According to her, she managed to get a telephone call from a woman who appeared to be Jamaican and notified her child’s father of the situation.
“My baby was screaming and I was out of formula. I was not expecting to be in the airport that long. It was a frightening experience for me. I had never been through such a humiliating situation. I have been to other countries and I have never experienced what I did at Piarco,” she said.
The woman said approximately 8:30 pm, she was told to “sit around the back” of the airport.
“I started crying because I was confused, because I didn’t have any warm water to make him a bottle, and I couldn’t breastfeed because I hadn’t eaten. About 20 minutes later, she took away my passports. She called me back to the counter and said to me that I was denied entry into Trinidad. I asked why I was denied entry, but she didn’t answer. She told me to go back and sit around the back. She didn’t tell me that I didn’t meet the requirements for entry. She just ordered me to sit around the back. I obeyed,” the woman related.
“The last time I saw her was at the Caribbean Airlines counter. I went over to speak to her and she turned around, rolled her eyes, and turned back around. I went back to sit,” she said.

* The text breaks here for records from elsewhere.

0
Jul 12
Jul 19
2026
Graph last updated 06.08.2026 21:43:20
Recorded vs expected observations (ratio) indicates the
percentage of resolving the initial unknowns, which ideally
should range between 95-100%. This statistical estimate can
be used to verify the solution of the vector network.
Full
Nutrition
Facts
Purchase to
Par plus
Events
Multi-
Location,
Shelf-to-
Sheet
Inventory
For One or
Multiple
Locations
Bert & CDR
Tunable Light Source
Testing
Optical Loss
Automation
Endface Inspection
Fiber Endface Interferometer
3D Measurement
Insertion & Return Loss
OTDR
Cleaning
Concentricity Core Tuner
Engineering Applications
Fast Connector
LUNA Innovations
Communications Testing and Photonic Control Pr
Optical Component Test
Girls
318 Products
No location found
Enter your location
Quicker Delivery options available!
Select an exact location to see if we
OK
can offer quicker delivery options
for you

She told the Observer that the woman left and so she sought answers from a security guard.
“I asked her if I could get some warm water so that I could make a bottle for the baby and she gave me. I kept on asking what was going on, then she told me that they were booking my flight to go back to Jamaica. So I went and sat,” she said.
She explained that shortly after 1:00 am she was taken to a motel, along with the Venezuelans, to stay for the night. She said that when she arrived at the motel she requested food, but was denied and only ate when she returned to Jamaica the following day. The baby also went without food throughout the night, the woman said.

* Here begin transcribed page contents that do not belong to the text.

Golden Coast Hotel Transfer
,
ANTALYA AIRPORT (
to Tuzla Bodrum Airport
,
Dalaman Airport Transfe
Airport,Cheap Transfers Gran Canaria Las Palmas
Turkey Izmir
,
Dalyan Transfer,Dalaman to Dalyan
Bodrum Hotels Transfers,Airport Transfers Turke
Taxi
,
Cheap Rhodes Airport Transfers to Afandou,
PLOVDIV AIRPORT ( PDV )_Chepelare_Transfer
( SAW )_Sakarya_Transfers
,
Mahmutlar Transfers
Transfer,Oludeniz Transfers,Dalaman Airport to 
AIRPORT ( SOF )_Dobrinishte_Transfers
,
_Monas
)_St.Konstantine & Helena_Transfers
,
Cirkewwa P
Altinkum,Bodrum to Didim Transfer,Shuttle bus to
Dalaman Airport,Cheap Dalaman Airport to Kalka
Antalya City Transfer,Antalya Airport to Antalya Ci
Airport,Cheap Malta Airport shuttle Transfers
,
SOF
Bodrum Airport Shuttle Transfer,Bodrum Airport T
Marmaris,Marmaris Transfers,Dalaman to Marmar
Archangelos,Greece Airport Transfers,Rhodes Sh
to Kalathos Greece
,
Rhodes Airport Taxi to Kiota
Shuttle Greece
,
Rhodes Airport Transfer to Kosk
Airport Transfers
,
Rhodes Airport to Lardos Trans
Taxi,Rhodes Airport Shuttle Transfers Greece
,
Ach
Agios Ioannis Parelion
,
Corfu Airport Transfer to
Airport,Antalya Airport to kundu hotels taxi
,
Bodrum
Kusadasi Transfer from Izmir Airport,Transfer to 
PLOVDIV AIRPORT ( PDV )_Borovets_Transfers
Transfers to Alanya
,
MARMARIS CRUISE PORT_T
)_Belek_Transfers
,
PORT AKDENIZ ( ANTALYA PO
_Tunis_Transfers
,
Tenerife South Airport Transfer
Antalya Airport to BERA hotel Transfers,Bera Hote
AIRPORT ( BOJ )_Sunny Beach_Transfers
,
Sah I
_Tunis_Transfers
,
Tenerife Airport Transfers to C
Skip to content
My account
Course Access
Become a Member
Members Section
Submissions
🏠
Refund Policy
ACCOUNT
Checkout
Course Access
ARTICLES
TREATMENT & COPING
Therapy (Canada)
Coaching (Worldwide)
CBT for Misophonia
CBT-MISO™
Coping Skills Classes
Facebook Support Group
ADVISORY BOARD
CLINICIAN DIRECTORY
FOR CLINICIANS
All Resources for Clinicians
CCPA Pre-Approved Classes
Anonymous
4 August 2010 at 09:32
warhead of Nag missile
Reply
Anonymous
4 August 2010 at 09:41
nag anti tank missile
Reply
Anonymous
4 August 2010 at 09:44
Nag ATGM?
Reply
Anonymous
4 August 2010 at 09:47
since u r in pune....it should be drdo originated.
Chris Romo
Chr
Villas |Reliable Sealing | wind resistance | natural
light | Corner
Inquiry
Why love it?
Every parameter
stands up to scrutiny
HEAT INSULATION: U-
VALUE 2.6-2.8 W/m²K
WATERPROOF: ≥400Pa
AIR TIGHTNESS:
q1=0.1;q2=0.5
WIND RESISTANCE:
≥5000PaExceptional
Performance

“I started to cry again because I was frustrated. I was dealing with the security guard that they assigned to me because I was at the motel. I asked her if the father could come there and see his child and she said ‘no’. I was locked in that room with a security guard outside the door. I cried all night. I felt like a prisoner. I am not used to that in my country, and then what if there is an emergency and I have a four-month-old baby with me?” she said.
On Monday, she was taken to the airport at 5:00 am to “check in”, after which she said she was taken back to the motel until her 7:00 am flight.
“I got back my passports when I arrived in Jamaica. From the time I land in Trinidad until I arrived in Jamaica they didn’t give me a cup of water. I couldn’t breastfeed my child on a hungry stomach. I was so weak I was taken around in a wheelchair at the airport. They had me in a room so cold I had to wrap my baby in two blankets. The blankets mildewed right there in the airport because of how cold it was. I have never been so embarrassed in my entire life,” the woman said.
Since her return, the woman has spoken to an attorney. She also contacted the Ministry of Foreign Affairs and Foreign Trade and was told to fill out a complaint form.
Yesterday, an official at the ministry confirmed that they had received the complaint.